Emas & Perak Anjlok Setelah Investor Tenang dengan Pilihan Trump untuk Pimpinan FED

Ilustrasi Emas & Perak Batangan
Ilustrasi Emas & Perak Batangan

New York | EGINDO.co – Harga emas dan perak anjlok pada hari Jumat (30 Januari) dan pasar saham Eropa mengakhiri minggu dengan kenaikan sementara Wall Street mengalami penurunan karena investor merasa yakin dengan pilihan Presiden AS Donald Trump untuk mengambil alih sebagai kepala Federal Reserve.

Logam mulia, yang dipandang sebagai investasi safe-haven, telah mulai merosot setelah laporan, yang kemudian dikonfirmasi, bahwa Trump telah menominasikan mantan pejabat Fed Kevin Warsh untuk menggantikan Jerome Powell sebagai ketua bank sentral AS.

Trump mengumumkan pilihannya pada hari Jumat di media sosial, mengatakan bahwa Warsh, mantan bankir investasi Morgan Stanley dan gubernur Fed, “akan dikenang sebagai salah satu Ketua Fed TERHEBAT, mungkin yang terbaik”.

Kathleen Brooks, direktur riset di grup perdagangan XTB, mengatakan “pilihan yang menarik … mungkin memberi pasar harapan bahwa independensi Fed akan dipertahankan”.
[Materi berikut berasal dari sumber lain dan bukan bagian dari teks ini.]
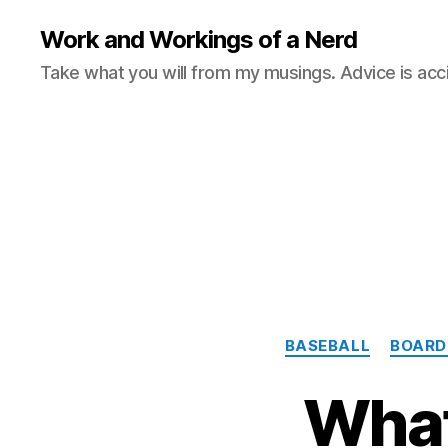
Work and Workings of a Nerd
Take what you will from my musings. Advice is acc
BASEBALL
BOARD
What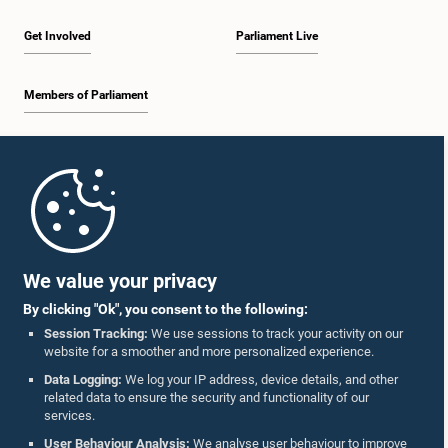
Get Involved
Parliament Live
Members of Parliament
Home
Parliament Mobile App
We value your privacy
By clicking "Ok", you consent to the following:
Session Tracking:
We use sessions to track your activity on our
website for a smoother and more personalized experience.
Follow Us On :
Data Logging:
We log your IP address, device details, and other
related data to ensure the security and functionality of our
services.
Accolades
User Behaviour Analysis:
We analyse user behaviour to improve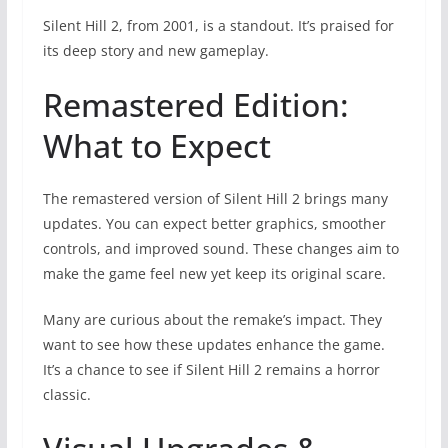
Silent Hill 2, from 2001, is a standout. It’s praised for
its deep story and new gameplay.
Remastered Edition:
What to Expect
The remastered version of Silent Hill 2 brings many
updates. You can expect better graphics, smoother
controls, and improved sound. These changes aim to
make the game feel new yet keep its original scare.
Many are curious about the remake’s impact. They
want to see how these updates enhance the game.
It’s a chance to see if Silent Hill 2 remains a horror
classic.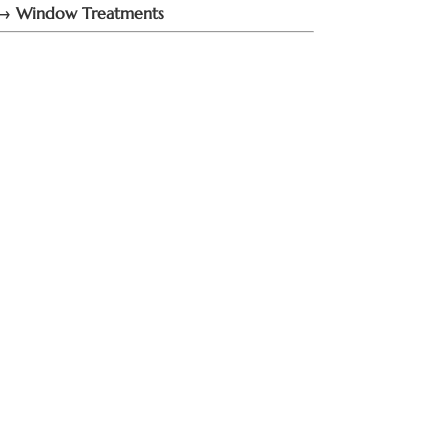
→ Window Treatments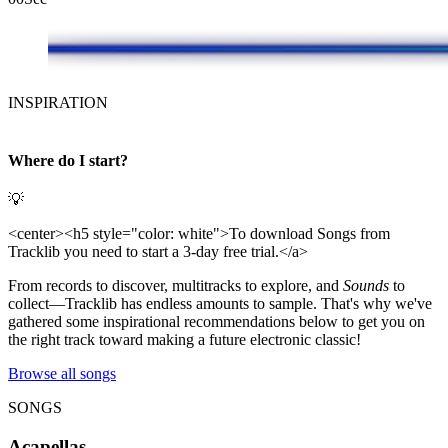
INSPIRATION
Where do I start?
💡
<center><h5 style="color: white">To download Songs from
Tracklib you need to start a 3-day free trial.</a>
From records to discover, multitracks to explore, and
Sounds
to
collect—Tracklib has endless amounts to sample. That's why we've
gathered some inspirational recommendations below to get you on
the right track toward making a future electronic classic!
Browse all songs
SONGS
Acapellas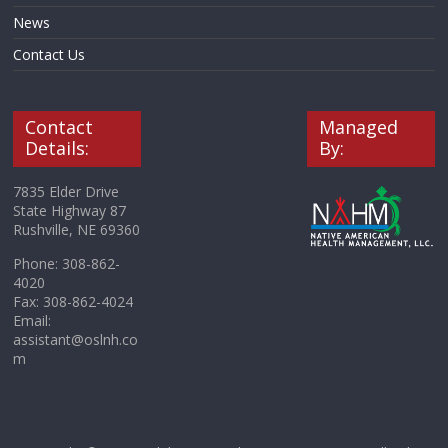
News
Contact Us
Contact
Managed
Details:
By:
7835 Elder Drive
State Highway 87
Rushville, NE 69360
Phone: 308-862-
4020
Fax: 308-862-4024
Email:
assistant@oslnh.co
m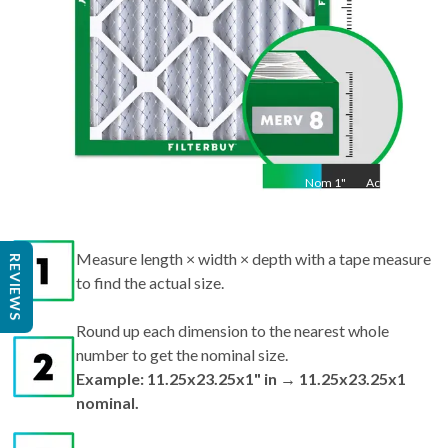
Nom
1
"
Act
1"
Measure length × width × depth with a tape measure
REVIEWS
to find the actual size.
Round up each dimension to the nearest whole
number to get the nominal size.
Example: 11.25x23.25x1" in → 11.25x23.25x1
nominal.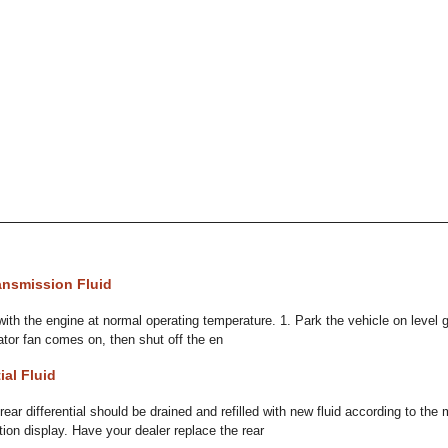
ansmission Fluid
with the engine at normal operating temperature. 1. Park the vehicle on level 
adiator fan comes on, then shut off the en
ial Fluid
ar differential should be drained and refilled with new fluid according to t
ion display. Have your dealer replace the rear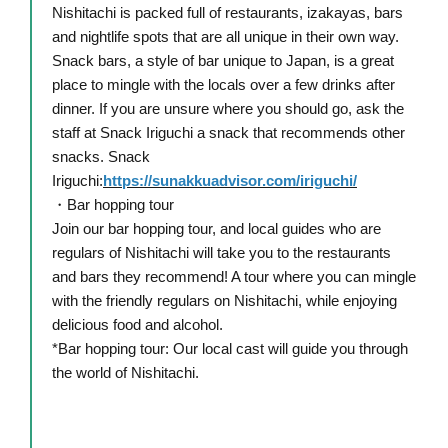
Nishitachi is packed full of restaurants, izakayas, bars
and nightlife spots that are all unique in their own way.
Snack bars, a style of bar unique to Japan, is a great
place to mingle with the locals over a few drinks after
dinner. If you are unsure where you should go, ask the
staff at Snack Iriguchi a snack that recommends other
snacks. Snack
Iriguchi:
https://sunakkuadvisor.com/iriguchi/
・Bar hopping tour
Join our bar hopping tour, and local guides who are
regulars of Nishitachi will take you to the restaurants
and bars they recommend! A tour where you can mingle
with the friendly regulars on Nishitachi, while enjoying
delicious food and alcohol.
*Bar hopping tour: Our local cast will guide you through
the world of Nishitachi.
Serangan pribadi Trump terhadap kepala Fed Jerome Powell – yang akan meninggalkan jabatannya pada bulan Mei – telah memicu kekhawatiran luas di kalangan investor bahwa independensi kebijakan bank sentral terancam, yang berpotensi menimbulkan risiko inflasi bagi perekonomian AS.

Minggu Yang Penuh Gejolak

Harga logam mulia anjlok pada hari Jumat setelah melonjak dalam beberapa hari terakhir ketika investor mencari tempat aman di tengah keraguan tentang kebijakan Trump.

Harga emas turun hingga 12 persen pada satu titik, mundur di bawah US$5.000 per ons setelah mencapai rekor tertinggi di dekat US$5.600 pada hari Kamis.
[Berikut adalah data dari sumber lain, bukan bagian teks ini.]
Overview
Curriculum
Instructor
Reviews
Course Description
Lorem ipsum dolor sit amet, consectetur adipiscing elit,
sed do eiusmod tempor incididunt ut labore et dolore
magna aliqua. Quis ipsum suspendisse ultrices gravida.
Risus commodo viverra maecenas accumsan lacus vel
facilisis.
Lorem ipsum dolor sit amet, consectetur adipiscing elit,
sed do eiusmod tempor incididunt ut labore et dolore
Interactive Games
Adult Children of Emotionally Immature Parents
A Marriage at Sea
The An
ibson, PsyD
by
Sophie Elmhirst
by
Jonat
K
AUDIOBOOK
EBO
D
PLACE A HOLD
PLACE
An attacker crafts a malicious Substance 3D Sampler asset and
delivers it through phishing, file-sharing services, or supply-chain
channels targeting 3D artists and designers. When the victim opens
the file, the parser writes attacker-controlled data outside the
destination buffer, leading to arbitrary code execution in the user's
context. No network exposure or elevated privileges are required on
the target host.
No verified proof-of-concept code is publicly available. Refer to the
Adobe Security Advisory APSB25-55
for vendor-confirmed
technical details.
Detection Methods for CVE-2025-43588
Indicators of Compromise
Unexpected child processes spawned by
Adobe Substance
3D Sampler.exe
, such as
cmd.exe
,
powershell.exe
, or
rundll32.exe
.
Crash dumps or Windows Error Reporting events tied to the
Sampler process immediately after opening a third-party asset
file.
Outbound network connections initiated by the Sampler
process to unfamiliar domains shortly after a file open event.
Harga perak, yang pada hari Kamis mencapai puncak tertinggi sepanjang masa di atas $120 per ons, turun sekitar 30 persen menjadi sekitar $82 per ons.

Pasar keuangan telah mengalami gejolak hebat minggu ini karena para pedagang menghadapi dolar yang lebih lemah, ancaman Trump terhadap Teheran, dimulainya kembali ancaman tarif oleh presiden, dan kemungkinan penutupan pemerintah AS.
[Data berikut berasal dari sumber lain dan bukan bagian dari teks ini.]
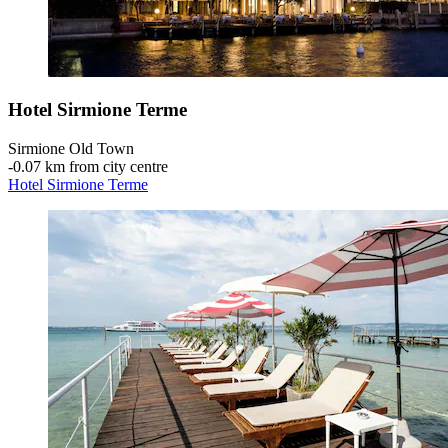
Hotel Sirmione Terme
Sirmione Old Town
‐
0.07 km from city centre
Hotel Sirmione Terme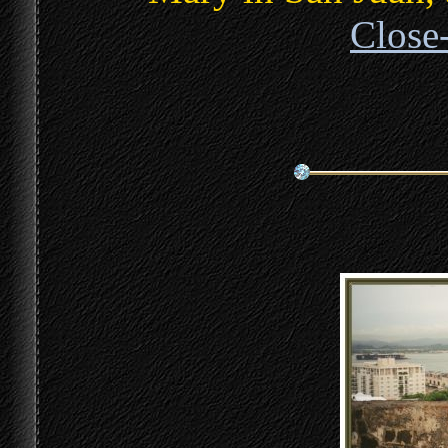
Close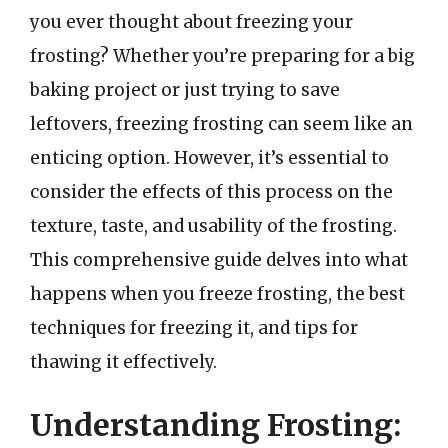
you ever thought about freezing your
frosting? Whether you’re preparing for a big
baking project or just trying to save
leftovers, freezing frosting can seem like an
enticing option. However, it’s essential to
consider the effects of this process on the
texture, taste, and usability of the frosting.
This comprehensive guide delves into what
happens when you freeze frosting, the best
techniques for freezing it, and tips for
thawing it effectively.
Understanding Frosting: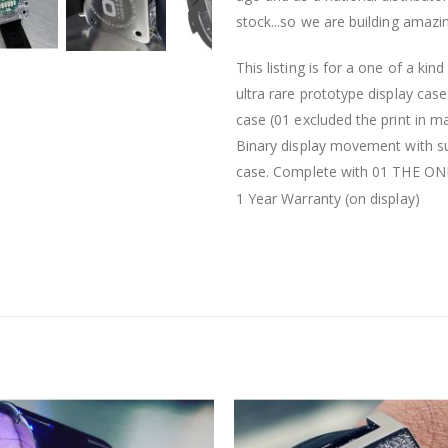
stock...so we are building amazi
This listing is for a one of a ki
ultra rare prototype display cas
case (01 excluded the print in 
Binary display movement with sup
case. Complete with 01 THE ONE b
1 Year Warranty (on display)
Pasar saham Asia menutup minggu ini dengan beberapa kerugian besar menyusul penurunan yang dipimpin oleh sektor teknologi di Wall Street pada hari Kamis karena kekhawatiran yang diperbarui atas investasi besar-besaran dalam kecerdasan buatan.

Pendapatan yang sehat dari Meta, Samsung, dan SK Hynix memberikan banyak kegembiraan di awal pekan, tetapi Microsoft dihukum karena kekhawatiran bahwa program AI-nya yang mahal mungkin tidak menghasilkan keuntungan finansial.

Ada kekhawatiran bahwa valuasi perusahaan mungkin sedikit terlalu tinggi dan bahwa pasar bisa berada dalam gelembung, setelah melonjak dalam beberapa tahun terakhir ke rekor tertinggi berkat reli yang didorong oleh teknologi.

Dolar menguat setelah pencalonan Warsh.

“Sebagian besar ahli strategi mata uang akan berpendapat bahwa pencalonannya mungkin merupakan kabar baik bagi dolar, yang dapat menutupi beberapa risiko dari pilihan yang lebih lunak,” kata Fawad Razaqzada dari Forex.com.

“Namun, selama ketidakpastian kebijakan masih membayangi ekonomi AS dengan sandiwara tarif Trump, narasi pelemahan dolar kemungkinan akan menahan dolar AS untuk melakukan pemulihan yang berarti.”

Di antara perusahaan individual, Verizon melonjak 11,8 persen karena melaporkan peningkatan langganan mobilitas dan broadband tertinggi sejak 2019.